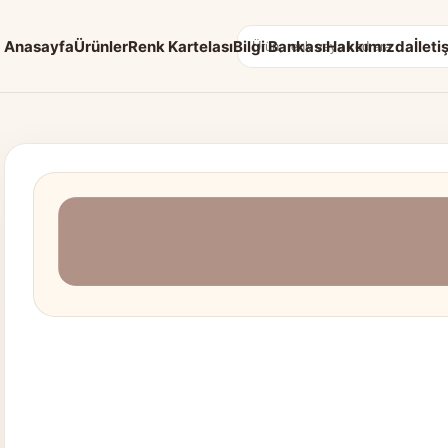
Anasayfa
Ürünler
Renk Kartelası
Bilgi Bankası
Hakkımızda
İleti
Arama:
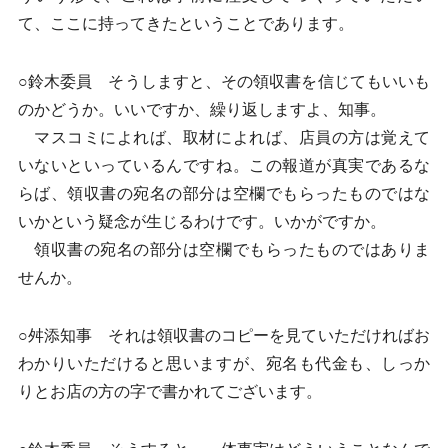
て、ここに持ってきたということであります。
○鈴木委員 そうしますと、その領収書を信じてもいいも
のかどうか。いいですか、繰り返しますよ、知事。
マスコミによれば、取材によれば、店員の方は覚えて
いないといっているんですね。この報道が真実であるな
らば、領収書の宛名の部分は空欄でもらったものではな
いかという疑念が生じるわけです。いかがですか。
領収書の宛名の部分は空欄でもらったものではありま
せんか。
○舛添知事 それは領収書のコピーを見ていただければお
わかりいただけると思いますが、宛名も代金も、しっか
りとお店の方の字で書かれてございます。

*****

* [TASK DETAILS] The final stretch of the data, from the line with "Bilgi Bankası" through its last line, is to be retyped exactly; pictures are not part of the copy.

* [OUTPUT FOR THIS EXERCISE]
Bilgi Bankası
Hakkımızda
İleti
Arama:
て、ここに持ってきたということであります。
○鈴木委員 そうしますと、その領収書を信じてもいいも
のかどうか。いいですか、繰り返しますよ、知事。
マスコミによれば、取材によれば、店員の方は覚えて
いないといっているんですね。この報道が真実であるな
らば、領収書の宛名の部分は空欄でもらったものではな
いかという疑念が生じるわけです。いかがですか。
領収書の宛名の部分は空欄でもらったものではありま
せんか。
○舛添知事 それは領収書のコピーを見ていただければお
わかりいただけると思いますが、宛名も代金も、しっか
りとお店の方の字で書かれてございます。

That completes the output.